#### Task item
Only the pictures are to be dropped, and the rest of the data should be copied exactly.

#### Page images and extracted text
- Opening Delimiter -
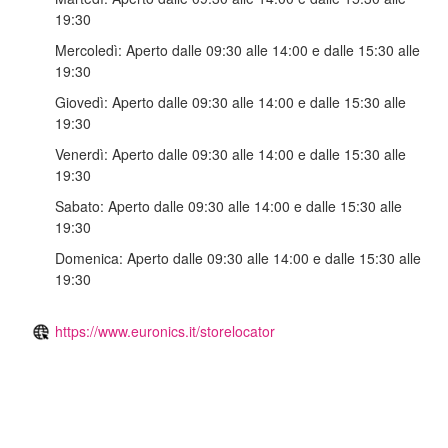
19:30
Mercoledì:
Aperto dalle 09:30 alle 14:00 e dalle 15:30 alle
19:30
Giovedì:
Aperto dalle 09:30 alle 14:00 e dalle 15:30 alle
19:30
Venerdì:
Aperto dalle 09:30 alle 14:00 e dalle 15:30 alle
19:30
Sabato:
Aperto dalle 09:30 alle 14:00 e dalle 15:30 alle
19:30
Domenica:
Aperto dalle 09:30 alle 14:00 e dalle 15:30 alle
19:30
https://www.euronics.it/storelocator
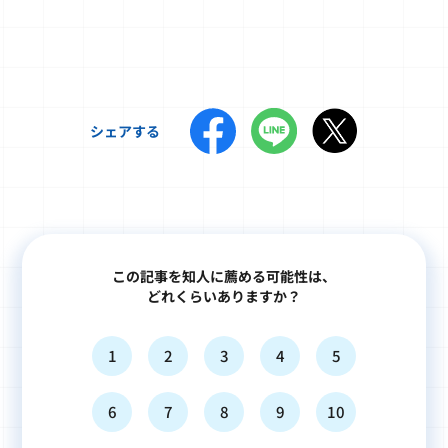
シェアする
この記事を知人に薦める可能性は、
どれくらいありますか？
1
2
3
4
5
6
7
8
9
10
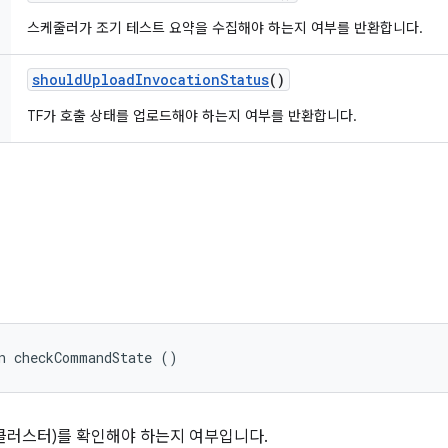
스케줄러가 조기 테스트 요약을 수집해야 하는지 여부를 반환합니다.
should
Upload
Invocation
Status
()
TF가 호출 상태를 업로드해야 하는지 여부를 반환합니다.
n checkCommandState ()
 클러스터)를 확인해야 하는지 여부입니다.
- Closing Delimiter -
#### Finished task
19:30
Mercoledì:
Aperto dalle 09:30 alle 14:00 e dalle 15:30 alle
19:30
Giovedì:
Aperto dalle 09:30 alle 14:00 e dalle 15:30 alle
19:30
Venerdì:
Aperto dalle 09:30 alle 14:00 e dalle 15:30 alle
19:30
Sabato:
Aperto dalle 09:30 alle 14:00 e dalle 15:30 alle
19:30
Domenica:
Aperto dalle 09:30 alle 14:00 e dalle 15:30 alle
19:30
https://www.euronics.it/storelocator
シェアする
この記事を知人に薦める可能性は、
どれくらいありますか？
1
2
3
4
5
6
7
8
9
10
스케줄러가 조기 테스트 요약을 수집해야 하는지 여부를 반환합니다.
should
Upload
Invocation
Status
()
TF가 호출 상태를 업로드해야 하는지 여부를 반환합니다.
n checkCommandState ()
 클러스터)를 확인해야 하는지 여부입니다.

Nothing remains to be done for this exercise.